Meta Platforms Inc, the parent of social media giant Facebook, is throwing its hat into the AI supercomputer race with a bold claim. The company said on Monday that its research team has built a new artificial intelligence supercomputer that it believes will be the fastest in the world when completed in mid-2022.
Called AI Research SuperCluster, or RSC, Meta says it has a high-speed computer designed specifically to train machine learning systems. The company sees the supercomputer as crucial to build better AI models by learning from trillions of data points. Meta is not the first to announce supremacy in AI supercomputers. Microsoft and NVIDIA have announced their own AI supercomputers.
Why Meta is building its own AI supercomputer
For big tech giants, AI is the next big frontier and it is now central that they do not rely on rivals to run their AI operation. Meta is already embroiled in a number of controversies regarding its inability to stop the distribution of harmful content on Facebook and other social media platforms it owns. With the AI supercomputer, Meta wants to ensure it doesn’t fall behind any further.
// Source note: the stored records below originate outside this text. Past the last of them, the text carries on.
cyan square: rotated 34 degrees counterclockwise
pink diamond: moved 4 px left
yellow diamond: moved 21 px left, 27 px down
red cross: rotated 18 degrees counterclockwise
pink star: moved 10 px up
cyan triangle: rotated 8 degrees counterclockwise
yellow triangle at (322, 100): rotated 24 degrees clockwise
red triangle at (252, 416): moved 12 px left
The AI supercomputer, announced by Meta and others, is different from regular supercomputers. Meta says its RSC will be used to train a range of systems across its businesses. The social media conglomerate plans to use RSC for content moderation algorithms used to detect harmful speech on its platforms and augmented reality features it plans to build as part of its metaverse ambitions.
“Our researchers will be able to train the largest models needed to develop advanced AI for computer vision, NLP, speech recognition, and more. We hope RSC will help us build entirely new AI systems that can, for example, power real-time voice translations to large groups of people, each speaking a different language, so they can seamlessly collaborate on a research project or play an AR game together,” Meta engineers Kevin Lee and Shubho Sengupta, wrote in a blog post.
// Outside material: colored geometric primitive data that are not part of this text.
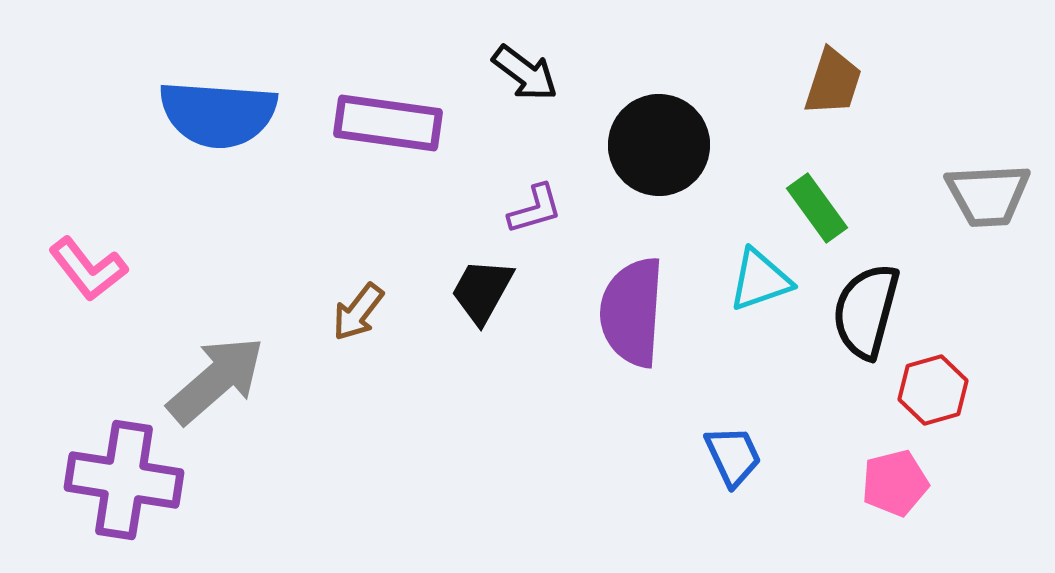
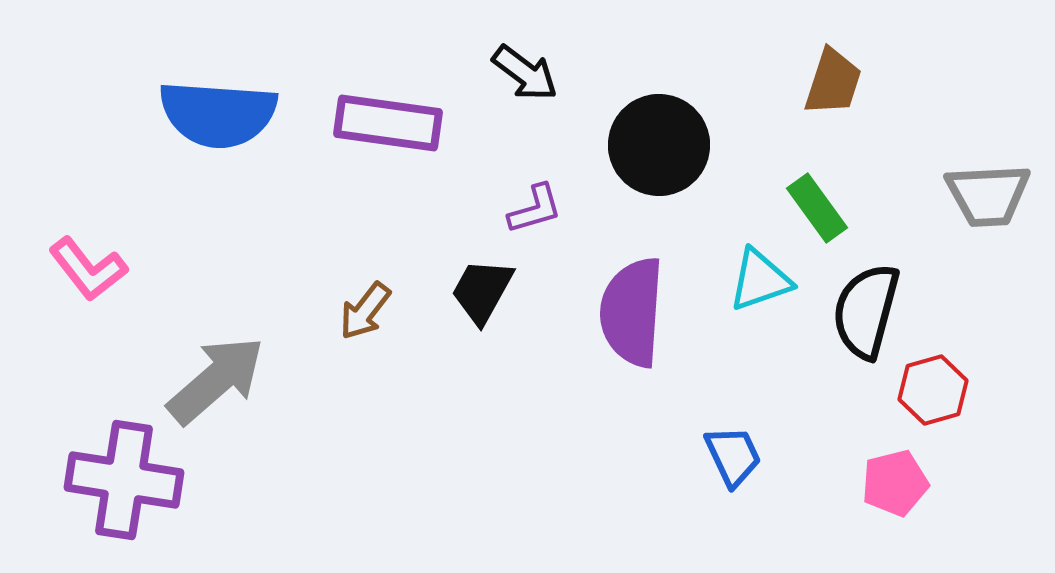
brown arrow: moved 7 px right, 1 px up
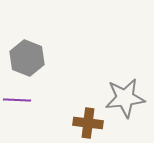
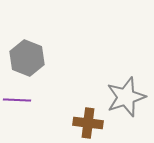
gray star: moved 1 px right, 1 px up; rotated 12 degrees counterclockwise
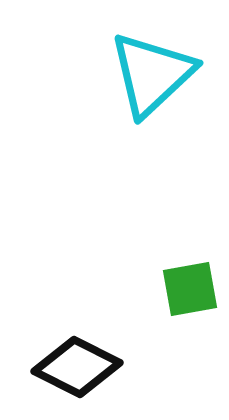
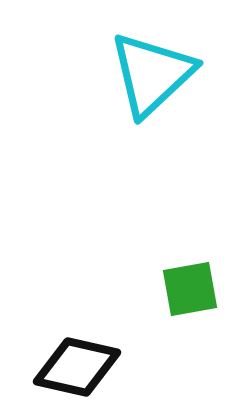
black diamond: rotated 14 degrees counterclockwise
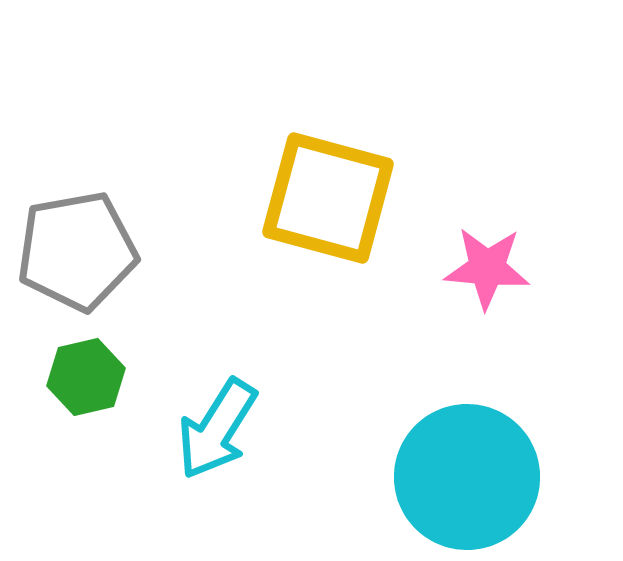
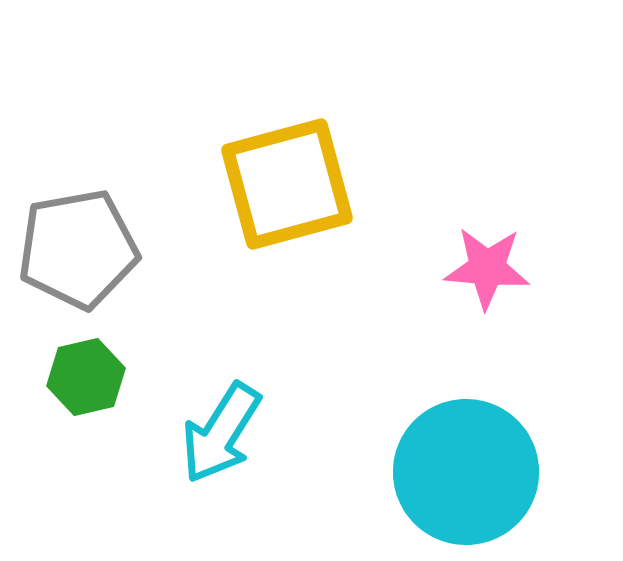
yellow square: moved 41 px left, 14 px up; rotated 30 degrees counterclockwise
gray pentagon: moved 1 px right, 2 px up
cyan arrow: moved 4 px right, 4 px down
cyan circle: moved 1 px left, 5 px up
Meta, of course, says that RSC will pave the way for AI-driven applications and products will form part of its metaverse. To recall, Facebook rebranded itself to Meta in October 2021, with an intent to reflect its focus on the metaverse. Metaverse has become a Silicon Valley buzz term that stands for a virtual environment where CEO Mark Zuckerberg envisions people will work, play and socialise in the future.
However, to build a metaverse akin to the one described by Ernest Cline in his best-selling 2011 novel Ready Player One, Meta needs enormous computing power. The AI Research SuperCluster announced this week should be seen as the first step towards building the computing power necessary to make metaverse functional.
Meta says the AI RSC will also help the company fully realise the benefits of “self-supervised learning and transformer-based models”. Facebook has been investing in AI research since 2013, including areas such as self-supervised learning, where algorithms learn from vast numbers of unlabelled examples and transformers that allow AI models to reason effectively by focussing on certain areas of input.
The idea behind RSC is to gain AI supremacy that will help the company build effective tools for content moderation, augmented reality, metaverse, and robotics. With RSC, Meta has found the computing power it needs to build these effective tools but we will need to wait before these technologies and services come to fruition.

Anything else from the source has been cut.